== Recorded information ==

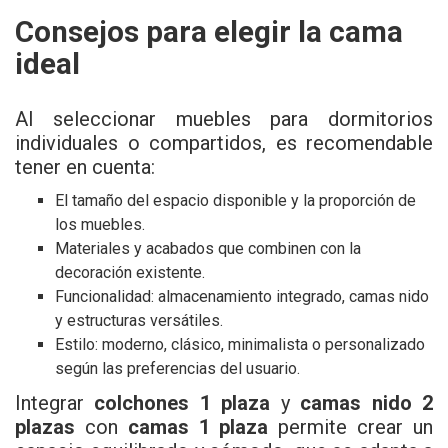
Consejos para elegir la cama
ideal
Al seleccionar muebles para dormitorios
individuales o compartidos, es recomendable
tener en cuenta:
El tamaño del espacio disponible y la proporción de
los muebles.
Materiales y acabados que combinen con la
decoración existente.
Funcionalidad: almacenamiento integrado, camas nido
y estructuras versátiles.
Estilo: moderno, clásico, minimalista o personalizado
según las preferencias del usuario.
Integrar
colchones 1 plaza
y
camas nido 2
plazas
con
camas 1 plaza
permite crear un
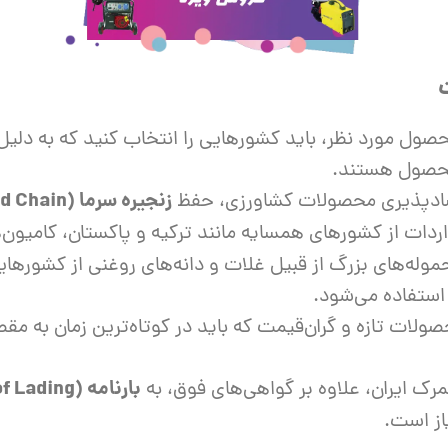
حصول مورد نظر، باید کشورهایی را انتخاب کنید که به دلی
 محصول هستند.
زنجیره سرما (Cold Chain)
سادپذیری محصولات کشاورزی، حفظ
ردات از کشورهای همسایه مانند ترکیه و پاکستان، کامیون‌
وله‌های بزرگ از قبیل غلات و دانه‌های روغنی از کشورهایی
 استفاده می‌شود.
ولات تازه و گران‌قیمت که باید در کوتاه‌ترین زمان به م
بارنامه (Bill of Lading)
رک ایران، علاوه بر گواهی‌های فوق، به
از است.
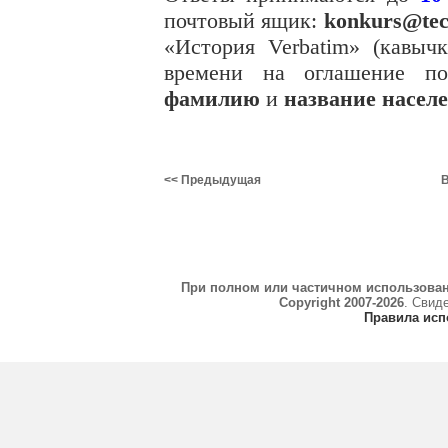
почтовый ящик:
konkurs@tec
«История Verbatim» (кавыч
времени на оглашение по
фамилию
и
название насел
<< Предыдущая
В
При полном или частичном использова
Copyright 2007-2026
. Свид
Правила исп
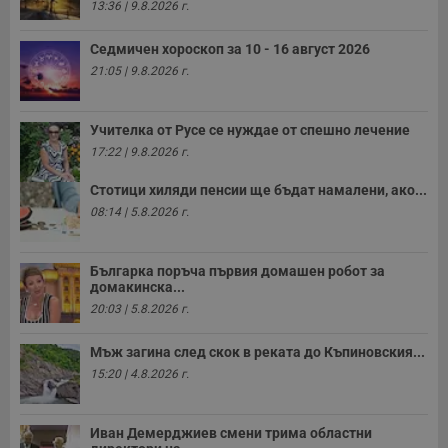
13:36 | 9.8.2026 г.
Седмичен хороскоп за 10 - 16 август 2026
21:05 | 9.8.2026 г.
Учителка от Русе се нуждае от спешно лечение
17:22 | 9.8.2026 г.
Стотици хиляди пенсии ще бъдат намалени, ако...
08:14 | 5.8.2026 г.
Българка поръча първия домашен робот за
домакинска...
20:03 | 5.8.2026 г.
Мъж загина след скок в реката до Къпиновския...
15:20 | 4.8.2026 г.
Иван Демерджиев смени трима областни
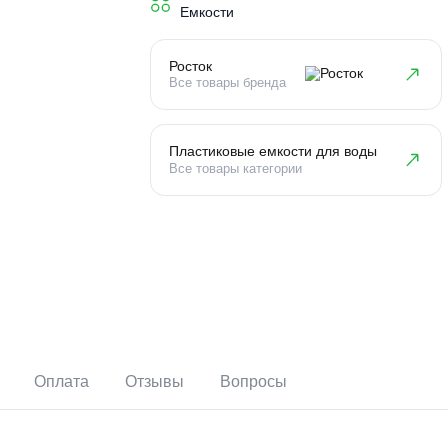
Тип устройства
Емкости
Росток
Все товары бренда
Пластиковые емкости для в
Все товары категории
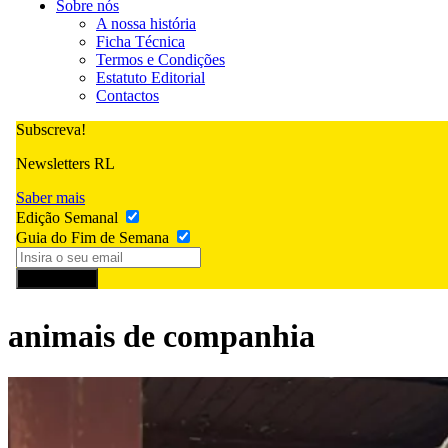
Sobre nós
A nossa história
Ficha Técnica
Termos e Condições
Estatuto Editorial
Contactos
Subscreva!
Newsletters RL
Saber mais
Edição Semanal
Guia do Fim de Semana
Subscrever
animais de companhia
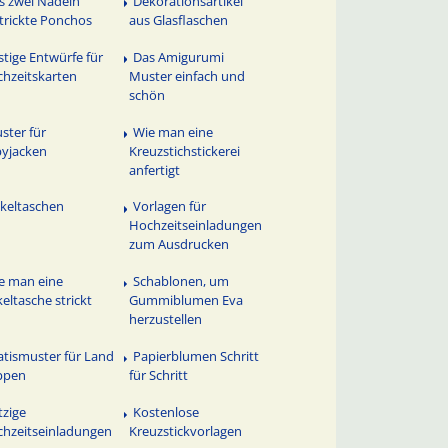
s zwei Nadeln
Dekorationsartikel
trickte Ponchos
aus Glasflaschen
stige Entwürfe für
Das Amigurumi
hzeitskarten
Muster einfach und
schön
ster für
Wie man eine
yjacken
Kreuzstichstickerei
anfertigt
keltaschen
Vorlagen für
Hochzeitseinladungen
zum Ausdrucken
e man eine
Schablonen, um
eltasche strickt
Gummiblumen Eva
herzustellen
atismuster für Land
Papierblumen Schritt
ppen
für Schritt
tzige
Kostenlose
hzeitseinladungen
Kreuzstickvorlagen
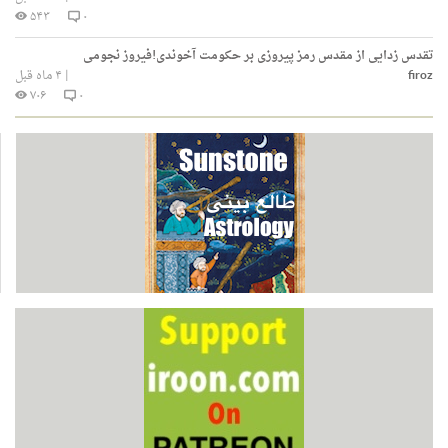
۵۴۳
۰
تقدس زدایی از مقدس رمز پیروزی بر حکومت آخوندی!فیروز نجومی
firoz
|
۴ ماه قبل
۷۰۶
۰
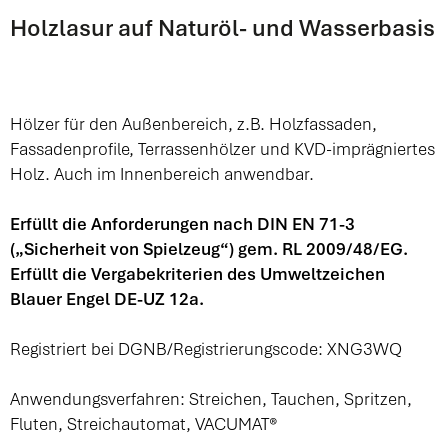
Holzlasur auf Naturöl- und Wasserbasis
Hölzer für den Außenbereich, z.B. Holzfassaden,
Fassadenprofile, Terrassenhölzer und KVD-imprägniertes
Holz. Auch im Innenbereich anwendbar.
Erfüllt die Anforderungen nach DIN EN 71-3
(„Sicherheit von Spielzeug“) gem. RL 2009/48/EG.
Erfüllt die Vergabekriterien des Umweltzeichen
Blauer Engel DE-UZ 12a.
Registriert bei DGNB/Registrierungscode: XNG3WQ
Anwendungsverfahren: Streichen, Tauchen, Spritzen,
Fluten, Streichautomat, VACUMAT®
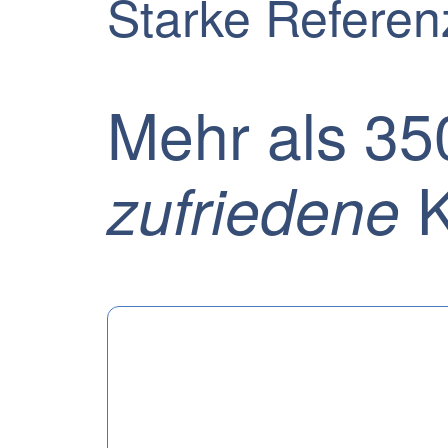
Starke Refere
Mehr als 35
K
zufriedene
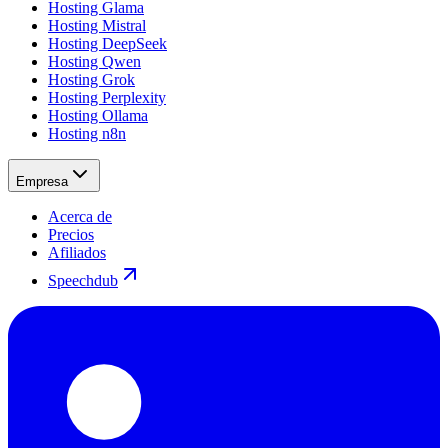
Hosting Glama
Hosting Mistral
Hosting DeepSeek
Hosting Qwen
Hosting Grok
Hosting Perplexity
Hosting Ollama
Hosting n8n
Empresa
Acerca de
Precios
Afiliados
Speechdub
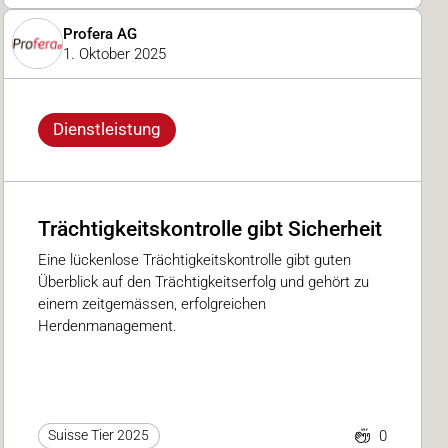
Profera AG
1. Oktober 2025
Dienstleistung
Trächtigkeitskontrolle gibt Sicherheit
Eine lückenlose Trächtigkeitskontrolle gibt guten
Überblick auf den Trächtigkeitserfolg und gehört zu
einem zeitgemässen, erfolgreichen
Herdenmanagement.
0
Suisse Tier 2025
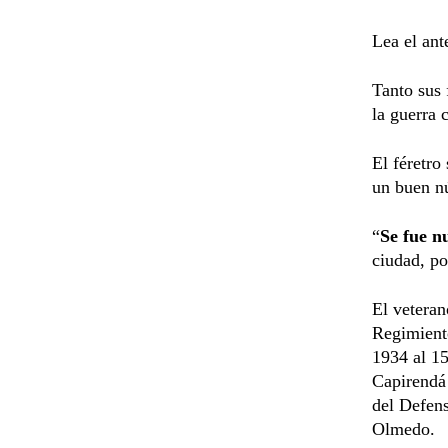
Lea el an
Tanto sus
la guerra 
El féretro
un buen n
“
Se fue n
ciudad, po
El veteran
Regimiento
1934 al 15
Capirendá
del Defen
Olmedo.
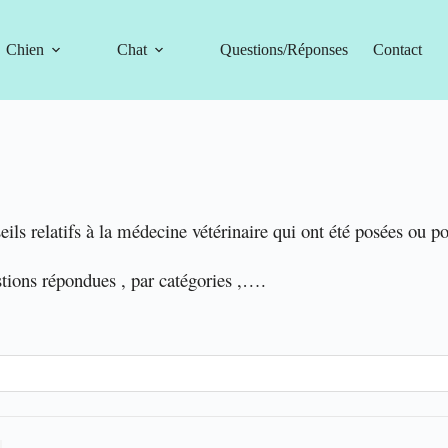
Chien
Chat
Questions/Réponses
Contact
eils relatifs à la médecine vétérinaire qui ont été posées ou p
stions répondues , par catégories ,….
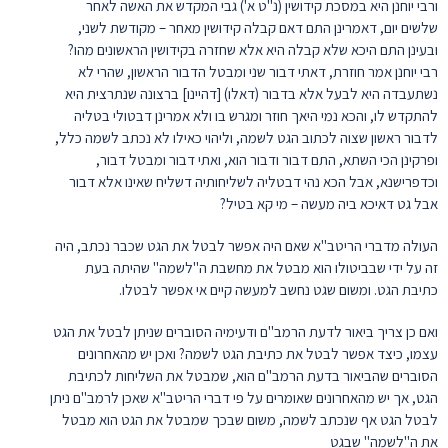
ורבי יוחנן היא במסכת קידושין (נ"ט א') גבי המקדש את האשה לאחר
שלשים יום, דאמרינן התם דאם קבלה קידושין מאחר – מקודשת לשני,
ובעינן התם היכא שלא קבלה היא אלא שחזרה בקידושין הראשונים מהו?
רבי יוחנן אמר חוזרת, דאתי דבור שני ומבטל הדבור הראשון, שהרי לא
נשתעבדה היא לבעל אלא בדבור (דאלו) [דהיינו] ברצונה שנתרצית היא
להתקדש לו, והכא נמי היאך חוזר ומגרש בו ולא אמרינן דבטולי בטליה
לדבור ראשון שצוה לכתוב הגט לשמה, וליהוי כאילו לא נכתב לשמה כלל,
ופרקינן הכי השתא, התם דבור ודבור הוא, ואתי דבור ומבטל דבור,
וכדפרישנא, אבל הכא נהי דבטליה לשליחותיה דשליח שאינו אלא דבור
אבל גט דאיכא ביה מעשה – מי קא בטיל?
העולה מדברי הריטב"א שאם היה אפשר לבטל את הגט שכבר נכתב, היה
זה על ידי שבביטולו הוא מבטל את מחשבת ה"לשמה" שהיתה בעת
כתיבת הגט. ומשום שגט נחשב למעשה קיים אי אפשר לבטלו.
ואם כן צריך ביאור לדעת הרמב"ם ודעימיה הסוברים שניתן לבטל את הגט
עצמו, כיצד אפשר לבטל את כתיבת הגט לשמה? ואכן יש מהאחרונים
הסוברים שהביאור בדעת הרמב"ם הוא, שמבטל את השליחות לכתיבת
הגט, אך יש מהאחרונים שאומרים על פי דברי הריטב"א שאכן לרמב"ם ניתן
לבטל הגט אף שנכתב לשמה, משום שבכך שמבטל את הגט הוא מבטל
את ה"לשמה" שבגט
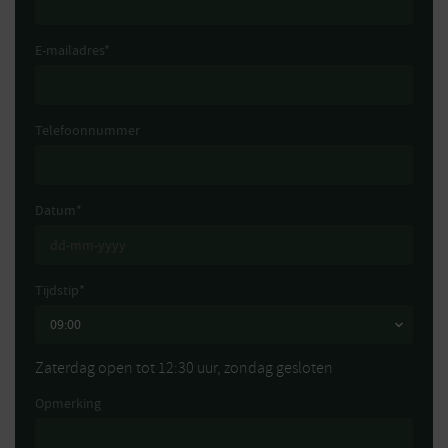
E-mailadres
*
Telefoonnummer
Datum
*
Tijdstip
*
Zaterdag open tot 12:30 uur, zondag gesloten
Opmerking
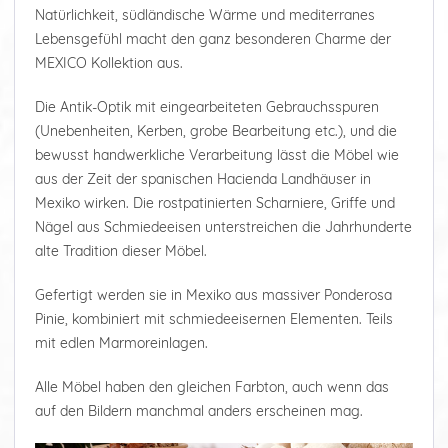
Natürlichkeit, südländische Wärme und mediterranes
Lebensgefühl macht den ganz besonderen Charme der
MEXICO Kollektion aus.
Die Antik-Optik mit eingearbeiteten Gebrauchsspuren
(Unebenheiten, Kerben, grobe Bearbeitung etc.), und die
bewusst handwerkliche Verarbeitung lässt die Möbel wie
aus der Zeit der spanischen Hacienda Landhäuser in
Mexiko wirken. Die rostpatinierten Scharniere, Griffe und
Nägel aus Schmiedeeisen unterstreichen die Jahrhunderte
alte Tradition dieser Möbel.
Gefertigt werden sie in Mexiko aus massiver Ponderosa
Pinie, kombiniert mit schmiedeeisernen Elementen. Teils
mit edlen Marmoreinlagen.
Alle Möbel haben den gleichen Farbton, auch wenn das
auf den Bildern manchmal anders erscheinen mag.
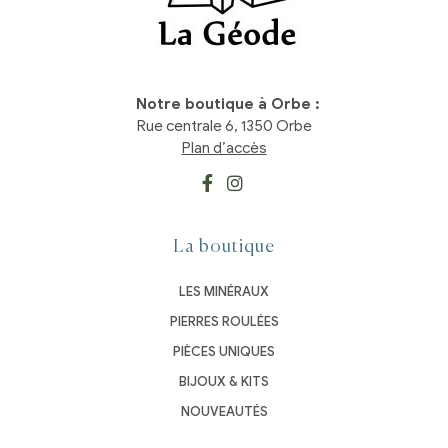
Notre boutique à Orbe :
Rue centrale 6, 1350 Orbe
Plan d’accès
La boutique
LES MINÉRAUX
PIERRES ROULÉES
PIÈCES UNIQUES
BIJOUX & KITS
NOUVEAUTÉS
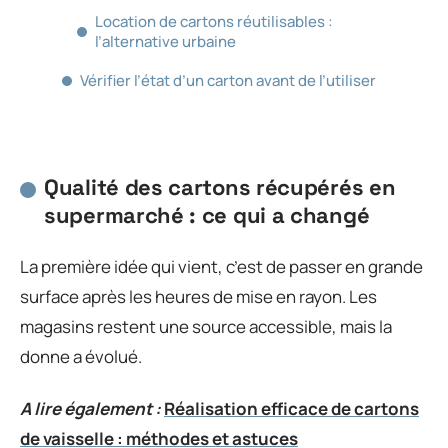
Location de cartons réutilisables :
l’alternative urbaine
Vérifier l’état d’un carton avant de l’utiliser
Qualité des cartons récupérés en
supermarché : ce qui a changé
La première idée qui vient, c’est de passer en grande
surface après les heures de mise en rayon. Les
magasins restent une source accessible, mais la
donne a évolué.
A lire également :
Réalisation efficace de cartons
de vaisselle : méthodes et astuces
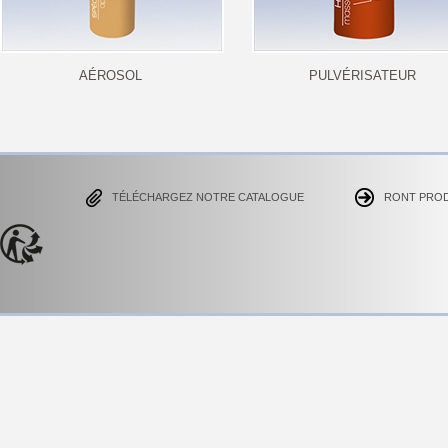
AÉROSOL
PULVÉRISATEUR
TÉLÉCHARGEZ NOTRE CATALOGUE
RONT PRO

===

**What is needed**
Quote the lines above exactly, starting with the one that has "Мъж загина след" and ending with the one that has "Ficha Técnica"; drop the pictures and include nothing else.

**Exercise answer**
Мъж загина след скок в реката до Къпиновския...
15:20 | 4.8.2026 г.
Иван Демерджиев смени трима областни
Тип устройства
Емкости
Росток
Все товары бренда
Пластиковые емкости для в
Все товары категории
Sobre nós
A nossa história
Ficha Técnica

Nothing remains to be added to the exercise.